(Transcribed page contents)

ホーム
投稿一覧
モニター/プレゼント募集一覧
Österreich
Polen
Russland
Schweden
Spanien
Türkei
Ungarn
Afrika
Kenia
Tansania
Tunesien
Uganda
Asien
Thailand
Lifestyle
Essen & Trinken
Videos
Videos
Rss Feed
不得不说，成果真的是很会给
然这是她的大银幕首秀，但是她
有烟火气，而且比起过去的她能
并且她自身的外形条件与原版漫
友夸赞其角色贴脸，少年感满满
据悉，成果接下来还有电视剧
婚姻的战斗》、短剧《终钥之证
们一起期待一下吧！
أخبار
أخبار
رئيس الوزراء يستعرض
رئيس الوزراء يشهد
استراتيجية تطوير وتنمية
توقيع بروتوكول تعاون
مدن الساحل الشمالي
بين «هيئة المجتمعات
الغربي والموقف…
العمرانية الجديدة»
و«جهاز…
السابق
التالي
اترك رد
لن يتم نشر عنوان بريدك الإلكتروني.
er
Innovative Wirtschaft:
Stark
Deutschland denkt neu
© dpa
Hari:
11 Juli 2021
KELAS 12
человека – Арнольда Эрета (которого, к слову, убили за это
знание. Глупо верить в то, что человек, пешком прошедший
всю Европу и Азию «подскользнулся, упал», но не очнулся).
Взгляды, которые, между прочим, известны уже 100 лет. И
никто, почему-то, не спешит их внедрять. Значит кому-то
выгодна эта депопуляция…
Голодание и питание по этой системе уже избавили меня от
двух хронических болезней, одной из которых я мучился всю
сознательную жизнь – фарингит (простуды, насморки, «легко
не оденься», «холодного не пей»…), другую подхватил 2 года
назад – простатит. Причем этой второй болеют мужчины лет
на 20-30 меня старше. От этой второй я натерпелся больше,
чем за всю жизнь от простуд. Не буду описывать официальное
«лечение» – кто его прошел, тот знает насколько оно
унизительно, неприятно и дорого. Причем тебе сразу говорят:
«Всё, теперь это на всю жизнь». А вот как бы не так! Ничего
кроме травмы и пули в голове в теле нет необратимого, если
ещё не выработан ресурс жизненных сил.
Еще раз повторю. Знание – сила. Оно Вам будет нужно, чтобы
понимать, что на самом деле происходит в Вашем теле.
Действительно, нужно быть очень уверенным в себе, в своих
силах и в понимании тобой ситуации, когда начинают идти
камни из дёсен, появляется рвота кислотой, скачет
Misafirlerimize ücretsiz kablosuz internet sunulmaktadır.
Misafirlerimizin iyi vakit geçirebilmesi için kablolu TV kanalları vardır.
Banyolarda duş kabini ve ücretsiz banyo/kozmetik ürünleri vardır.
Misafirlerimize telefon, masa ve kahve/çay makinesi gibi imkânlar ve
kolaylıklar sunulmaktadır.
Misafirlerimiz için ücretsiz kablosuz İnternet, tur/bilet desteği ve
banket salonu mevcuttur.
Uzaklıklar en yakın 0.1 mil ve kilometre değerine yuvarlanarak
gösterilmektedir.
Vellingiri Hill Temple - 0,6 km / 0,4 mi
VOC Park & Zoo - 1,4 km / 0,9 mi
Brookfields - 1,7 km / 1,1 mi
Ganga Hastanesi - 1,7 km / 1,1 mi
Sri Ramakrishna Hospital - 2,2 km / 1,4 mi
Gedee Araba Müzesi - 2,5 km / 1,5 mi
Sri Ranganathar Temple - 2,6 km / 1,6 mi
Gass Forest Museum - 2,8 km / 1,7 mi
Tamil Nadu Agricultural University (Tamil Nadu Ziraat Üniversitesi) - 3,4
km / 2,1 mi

▶ TASK TO CARRY OUT
Repeat every line of the data verbatim.

▶ WRITTEN ANSWER
ホーム
投稿一覧
モニター/プレゼント募集一覧
Österreich
Polen
Russland
Schweden
Spanien
Türkei
Ungarn
Afrika
Kenia
Tansania
Tunesien
Uganda
Asien
Thailand
Lifestyle
Essen & Trinken
Videos
Videos
Rss Feed
不得不说，成果真的是很会给
然这是她的大银幕首秀，但是她
有烟火气，而且比起过去的她能
并且她自身的外形条件与原版漫
友夸赞其角色贴脸，少年感满满
据悉，成果接下来还有电视剧
婚姻的战斗》、短剧《终钥之证
们一起期待一下吧！
أخبار
أخبار
رئيس الوزراء يستعرض
رئيس الوزراء يشهد
استراتيجية تطوير وتنمية
توقيع بروتوكول تعاون
مدن الساحل الشمالي
بين «هيئة المجتمعات
الغربي والموقف…
العمرانية الجديدة»
و«جهاز…
السابق
التالي
اترك رد
لن يتم نشر عنوان بريدك الإلكتروني.
er
Innovative Wirtschaft:
Stark
Deutschland denkt neu
© dpa
Hari:
11 Juli 2021
KELAS 12
человека – Арнольда Эрета (которого, к слову, убили за это
знание. Глупо верить в то, что человек, пешком прошедший
всю Европу и Азию «подскользнулся, упал», но не очнулся).
Взгляды, которые, между прочим, известны уже 100 лет. И
никто, почему-то, не спешит их внедрять. Значит кому-то
выгодна эта депопуляция…
Голодание и питание по этой системе уже избавили меня от
двух хронических болезней, одной из которых я мучился всю
сознательную жизнь – фарингит (простуды, насморки, «легко
не оденься», «холодного не пей»…), другую подхватил 2 года
назад – простатит. Причем этой второй болеют мужчины лет
на 20-30 меня старше. От этой второй я натерпелся больше,
чем за всю жизнь от простуд. Не буду описывать официальное
«лечение» – кто его прошел, тот знает насколько оно
унизительно, неприятно и дорого. Причем тебе сразу говорят:
«Всё, теперь это на всю жизнь». А вот как бы не так! Ничего
кроме травмы и пули в голове в теле нет необратимого, если
ещё не выработан ресурс жизненных сил.
Еще раз повторю. Знание – сила. Оно Вам будет нужно, чтобы
понимать, что на самом деле происходит в Вашем теле.
Действительно, нужно быть очень уверенным в себе, в своих
силах и в понимании тобой ситуации, когда начинают идти
камни из дёсен, появляется рвота кислотой, скачет
Misafirlerimize ücretsiz kablosuz internet sunulmaktadır.
Misafirlerimizin iyi vakit geçirebilmesi için kablolu TV kanalları vardır.
Banyolarda duş kabini ve ücretsiz banyo/kozmetik ürünleri vardır.
Misafirlerimize telefon, masa ve kahve/çay makinesi gibi imkânlar ve
kolaylıklar sunulmaktadır.
Misafirlerimiz için ücretsiz kablosuz İnternet, tur/bilet desteği ve
banket salonu mevcuttur.
Uzaklıklar en yakın 0.1 mil ve kilometre değerine yuvarlanarak
gösterilmektedir.
Vellingiri Hill Temple - 0,6 km / 0,4 mi
VOC Park & Zoo - 1,4 km / 0,9 mi
Brookfields - 1,7 km / 1,1 mi
Ganga Hastanesi - 1,7 km / 1,1 mi
Sri Ramakrishna Hospital - 2,2 km / 1,4 mi
Gedee Araba Müzesi - 2,5 km / 1,5 mi
Sri Ranganathar Temple - 2,6 km / 1,6 mi
Gass Forest Museum - 2,8 km / 1,7 mi
Tamil Nadu Agricultural University (Tamil Nadu Ziraat Üniversitesi) - 3,4
km / 2,1 mi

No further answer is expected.